Task statement: All lines from the one with "Show me **left lung upper lobe**. (SVG masks)" to the end of the listing below are to be transcribed exactly; both end lines are included, and no other lines are.

Dataset records:
○ ○ ○ ○
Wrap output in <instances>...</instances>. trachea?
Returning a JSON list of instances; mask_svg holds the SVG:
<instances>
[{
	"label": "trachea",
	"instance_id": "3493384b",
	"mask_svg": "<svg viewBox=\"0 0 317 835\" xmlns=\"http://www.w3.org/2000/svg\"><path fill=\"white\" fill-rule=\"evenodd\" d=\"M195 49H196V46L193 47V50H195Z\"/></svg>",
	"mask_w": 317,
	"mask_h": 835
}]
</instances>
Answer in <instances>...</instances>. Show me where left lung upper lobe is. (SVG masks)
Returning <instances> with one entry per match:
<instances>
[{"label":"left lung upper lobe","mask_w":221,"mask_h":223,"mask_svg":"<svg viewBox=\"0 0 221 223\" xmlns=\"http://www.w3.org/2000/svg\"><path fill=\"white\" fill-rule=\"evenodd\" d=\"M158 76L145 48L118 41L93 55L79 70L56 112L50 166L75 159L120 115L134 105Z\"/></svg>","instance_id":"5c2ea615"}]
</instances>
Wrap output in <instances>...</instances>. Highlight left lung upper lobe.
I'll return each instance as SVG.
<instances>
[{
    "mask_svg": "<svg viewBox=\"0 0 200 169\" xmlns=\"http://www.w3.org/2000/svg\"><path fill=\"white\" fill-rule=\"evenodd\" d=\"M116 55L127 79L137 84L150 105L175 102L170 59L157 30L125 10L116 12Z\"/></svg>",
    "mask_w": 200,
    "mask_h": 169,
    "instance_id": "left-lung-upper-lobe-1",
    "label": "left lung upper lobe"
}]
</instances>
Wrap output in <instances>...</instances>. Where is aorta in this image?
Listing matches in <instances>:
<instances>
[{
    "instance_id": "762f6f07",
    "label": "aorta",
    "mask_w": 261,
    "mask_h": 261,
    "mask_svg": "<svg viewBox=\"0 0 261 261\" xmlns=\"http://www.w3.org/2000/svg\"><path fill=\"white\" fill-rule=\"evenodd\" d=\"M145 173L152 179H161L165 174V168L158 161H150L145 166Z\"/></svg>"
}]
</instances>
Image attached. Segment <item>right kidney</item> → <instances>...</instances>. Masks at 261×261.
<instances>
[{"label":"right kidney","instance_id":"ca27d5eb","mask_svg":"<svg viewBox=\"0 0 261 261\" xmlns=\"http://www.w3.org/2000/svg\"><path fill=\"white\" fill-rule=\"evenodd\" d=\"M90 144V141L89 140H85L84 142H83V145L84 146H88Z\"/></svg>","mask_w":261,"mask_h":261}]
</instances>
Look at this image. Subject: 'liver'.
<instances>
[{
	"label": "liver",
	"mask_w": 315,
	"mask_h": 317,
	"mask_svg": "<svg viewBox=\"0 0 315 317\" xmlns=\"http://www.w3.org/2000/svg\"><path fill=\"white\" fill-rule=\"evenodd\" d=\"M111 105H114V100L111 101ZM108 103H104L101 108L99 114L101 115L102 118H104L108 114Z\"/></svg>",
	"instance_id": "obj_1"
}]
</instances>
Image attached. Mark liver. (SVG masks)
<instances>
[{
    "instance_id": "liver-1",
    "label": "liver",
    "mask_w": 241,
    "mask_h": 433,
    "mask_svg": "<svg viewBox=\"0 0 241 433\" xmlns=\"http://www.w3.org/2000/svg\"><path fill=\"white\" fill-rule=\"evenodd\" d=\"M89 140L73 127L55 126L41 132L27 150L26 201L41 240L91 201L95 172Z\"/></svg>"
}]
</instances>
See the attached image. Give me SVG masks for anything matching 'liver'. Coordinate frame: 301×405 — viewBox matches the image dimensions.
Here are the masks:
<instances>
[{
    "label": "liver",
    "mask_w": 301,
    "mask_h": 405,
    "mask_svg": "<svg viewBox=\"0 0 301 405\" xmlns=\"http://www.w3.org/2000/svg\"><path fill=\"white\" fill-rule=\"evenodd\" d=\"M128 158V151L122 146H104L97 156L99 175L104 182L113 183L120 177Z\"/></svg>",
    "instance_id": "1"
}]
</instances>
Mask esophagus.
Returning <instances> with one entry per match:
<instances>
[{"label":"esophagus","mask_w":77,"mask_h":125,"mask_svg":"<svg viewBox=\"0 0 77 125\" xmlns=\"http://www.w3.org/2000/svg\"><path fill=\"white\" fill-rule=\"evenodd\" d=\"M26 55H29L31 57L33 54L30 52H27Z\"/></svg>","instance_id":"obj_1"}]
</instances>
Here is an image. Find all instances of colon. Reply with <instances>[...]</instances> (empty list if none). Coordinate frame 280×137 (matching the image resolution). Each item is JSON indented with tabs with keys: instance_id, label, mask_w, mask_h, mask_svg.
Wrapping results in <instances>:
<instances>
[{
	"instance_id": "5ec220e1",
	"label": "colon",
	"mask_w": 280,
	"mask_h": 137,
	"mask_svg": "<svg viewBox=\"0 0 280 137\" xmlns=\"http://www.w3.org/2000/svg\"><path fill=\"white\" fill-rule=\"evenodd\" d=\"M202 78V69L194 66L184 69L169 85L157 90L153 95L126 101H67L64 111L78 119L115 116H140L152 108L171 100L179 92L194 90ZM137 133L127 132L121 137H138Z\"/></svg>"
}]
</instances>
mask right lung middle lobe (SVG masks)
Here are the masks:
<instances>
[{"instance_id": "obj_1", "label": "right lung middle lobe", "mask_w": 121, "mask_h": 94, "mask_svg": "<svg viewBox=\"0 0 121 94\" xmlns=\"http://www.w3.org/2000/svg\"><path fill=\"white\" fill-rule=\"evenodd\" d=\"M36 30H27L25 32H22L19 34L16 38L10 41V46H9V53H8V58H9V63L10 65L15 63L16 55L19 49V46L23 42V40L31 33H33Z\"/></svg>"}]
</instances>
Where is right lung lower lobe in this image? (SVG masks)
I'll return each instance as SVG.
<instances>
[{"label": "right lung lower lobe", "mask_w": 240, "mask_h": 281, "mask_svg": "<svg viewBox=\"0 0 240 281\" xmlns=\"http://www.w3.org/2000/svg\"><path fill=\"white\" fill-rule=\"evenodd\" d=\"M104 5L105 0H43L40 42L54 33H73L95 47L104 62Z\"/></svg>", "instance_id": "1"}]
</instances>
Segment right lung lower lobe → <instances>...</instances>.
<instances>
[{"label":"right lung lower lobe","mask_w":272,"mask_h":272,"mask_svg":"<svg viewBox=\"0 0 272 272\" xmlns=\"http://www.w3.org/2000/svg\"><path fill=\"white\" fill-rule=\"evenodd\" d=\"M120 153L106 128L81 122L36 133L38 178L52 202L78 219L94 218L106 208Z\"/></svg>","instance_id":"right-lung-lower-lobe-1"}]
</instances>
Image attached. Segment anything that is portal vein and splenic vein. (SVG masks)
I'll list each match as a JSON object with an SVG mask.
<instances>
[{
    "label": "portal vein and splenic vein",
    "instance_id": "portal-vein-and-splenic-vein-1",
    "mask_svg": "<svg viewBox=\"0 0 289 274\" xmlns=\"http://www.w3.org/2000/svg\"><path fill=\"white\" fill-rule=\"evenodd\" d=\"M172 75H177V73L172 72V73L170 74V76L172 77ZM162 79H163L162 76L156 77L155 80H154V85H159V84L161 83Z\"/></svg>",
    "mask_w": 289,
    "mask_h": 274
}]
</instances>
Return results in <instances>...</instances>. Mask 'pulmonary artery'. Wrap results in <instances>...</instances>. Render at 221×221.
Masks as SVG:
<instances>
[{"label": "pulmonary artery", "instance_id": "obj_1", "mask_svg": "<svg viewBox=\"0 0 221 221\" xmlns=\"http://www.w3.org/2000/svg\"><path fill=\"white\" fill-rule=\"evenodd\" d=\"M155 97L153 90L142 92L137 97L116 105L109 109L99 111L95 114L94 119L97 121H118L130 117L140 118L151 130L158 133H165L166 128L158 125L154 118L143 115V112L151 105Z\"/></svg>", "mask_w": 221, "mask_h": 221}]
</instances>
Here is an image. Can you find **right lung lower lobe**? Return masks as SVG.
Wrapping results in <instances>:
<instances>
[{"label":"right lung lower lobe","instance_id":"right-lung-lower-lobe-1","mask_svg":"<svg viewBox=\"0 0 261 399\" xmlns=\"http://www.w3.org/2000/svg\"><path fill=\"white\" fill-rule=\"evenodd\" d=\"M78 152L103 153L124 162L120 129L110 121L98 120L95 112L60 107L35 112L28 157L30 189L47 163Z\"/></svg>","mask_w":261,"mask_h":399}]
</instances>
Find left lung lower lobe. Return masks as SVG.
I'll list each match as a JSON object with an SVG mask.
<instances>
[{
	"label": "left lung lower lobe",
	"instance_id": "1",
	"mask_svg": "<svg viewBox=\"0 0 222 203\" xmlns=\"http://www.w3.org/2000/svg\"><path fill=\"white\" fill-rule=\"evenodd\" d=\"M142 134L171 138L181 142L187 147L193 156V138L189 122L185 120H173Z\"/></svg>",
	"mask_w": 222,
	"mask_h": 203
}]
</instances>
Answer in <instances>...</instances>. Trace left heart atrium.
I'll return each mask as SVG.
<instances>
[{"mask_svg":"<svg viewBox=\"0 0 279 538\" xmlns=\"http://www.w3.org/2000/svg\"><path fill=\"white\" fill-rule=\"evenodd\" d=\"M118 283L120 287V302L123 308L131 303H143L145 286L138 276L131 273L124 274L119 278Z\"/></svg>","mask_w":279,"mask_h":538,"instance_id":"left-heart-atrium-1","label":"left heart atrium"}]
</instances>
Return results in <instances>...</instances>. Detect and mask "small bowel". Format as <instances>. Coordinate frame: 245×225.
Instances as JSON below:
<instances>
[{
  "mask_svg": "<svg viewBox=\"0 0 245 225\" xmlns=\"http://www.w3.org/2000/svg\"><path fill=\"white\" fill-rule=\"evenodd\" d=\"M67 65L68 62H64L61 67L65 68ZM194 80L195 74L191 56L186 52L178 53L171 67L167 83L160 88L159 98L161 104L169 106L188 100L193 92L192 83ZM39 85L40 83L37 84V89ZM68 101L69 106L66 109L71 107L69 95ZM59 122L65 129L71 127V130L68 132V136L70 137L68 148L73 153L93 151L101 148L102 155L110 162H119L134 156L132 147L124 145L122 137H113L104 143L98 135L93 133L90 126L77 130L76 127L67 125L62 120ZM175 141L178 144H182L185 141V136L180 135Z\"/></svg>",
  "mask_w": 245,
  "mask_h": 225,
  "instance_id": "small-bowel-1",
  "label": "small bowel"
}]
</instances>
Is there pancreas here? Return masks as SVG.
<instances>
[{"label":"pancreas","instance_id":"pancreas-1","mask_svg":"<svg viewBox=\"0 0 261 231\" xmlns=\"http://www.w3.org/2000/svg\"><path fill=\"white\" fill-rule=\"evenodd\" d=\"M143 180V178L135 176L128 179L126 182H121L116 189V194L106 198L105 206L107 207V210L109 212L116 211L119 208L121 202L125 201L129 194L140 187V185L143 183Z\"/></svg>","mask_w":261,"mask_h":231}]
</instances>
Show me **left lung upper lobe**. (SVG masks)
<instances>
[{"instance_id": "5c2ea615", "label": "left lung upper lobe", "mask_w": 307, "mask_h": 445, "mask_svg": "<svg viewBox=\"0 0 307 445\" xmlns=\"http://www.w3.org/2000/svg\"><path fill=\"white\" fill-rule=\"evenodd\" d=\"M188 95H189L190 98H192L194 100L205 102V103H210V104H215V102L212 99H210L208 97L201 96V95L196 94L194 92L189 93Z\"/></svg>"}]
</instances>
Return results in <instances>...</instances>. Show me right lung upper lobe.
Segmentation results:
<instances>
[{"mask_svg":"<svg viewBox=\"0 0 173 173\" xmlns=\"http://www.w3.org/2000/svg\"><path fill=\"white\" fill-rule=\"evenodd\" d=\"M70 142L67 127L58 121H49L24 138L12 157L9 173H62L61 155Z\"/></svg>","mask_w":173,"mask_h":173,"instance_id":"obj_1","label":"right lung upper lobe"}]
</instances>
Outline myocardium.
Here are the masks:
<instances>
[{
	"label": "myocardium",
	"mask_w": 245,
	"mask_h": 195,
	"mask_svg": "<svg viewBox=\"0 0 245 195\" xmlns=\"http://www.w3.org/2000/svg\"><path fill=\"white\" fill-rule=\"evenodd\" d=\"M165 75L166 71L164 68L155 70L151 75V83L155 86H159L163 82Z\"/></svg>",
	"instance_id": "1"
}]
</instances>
○ ○ ○ ○
Output for this task:
Show me **left lung upper lobe**. (SVG masks)
<instances>
[{"instance_id": "5c2ea615", "label": "left lung upper lobe", "mask_w": 307, "mask_h": 445, "mask_svg": "<svg viewBox=\"0 0 307 445\" xmlns=\"http://www.w3.org/2000/svg\"><path fill=\"white\" fill-rule=\"evenodd\" d=\"M188 95H189L190 98H192L194 100L205 102V103H210V104H215V102L212 99H210L208 97L201 96V95L196 94L194 92L189 93Z\"/></svg>"}]
</instances>
Return results in <instances>...</instances>. Show me right lung upper lobe.
Segmentation results:
<instances>
[{"mask_svg":"<svg viewBox=\"0 0 173 173\" xmlns=\"http://www.w3.org/2000/svg\"><path fill=\"white\" fill-rule=\"evenodd\" d=\"M70 142L67 127L58 121H49L24 138L12 157L9 173H62L61 155Z\"/></svg>","mask_w":173,"mask_h":173,"instance_id":"obj_1","label":"right lung upper lobe"}]
</instances>
Outline myocardium.
Here are the masks:
<instances>
[{
	"label": "myocardium",
	"mask_w": 245,
	"mask_h": 195,
	"mask_svg": "<svg viewBox=\"0 0 245 195\" xmlns=\"http://www.w3.org/2000/svg\"><path fill=\"white\" fill-rule=\"evenodd\" d=\"M165 75L166 71L164 68L155 70L151 75V83L155 86H159L163 82Z\"/></svg>",
	"instance_id": "1"
}]
</instances>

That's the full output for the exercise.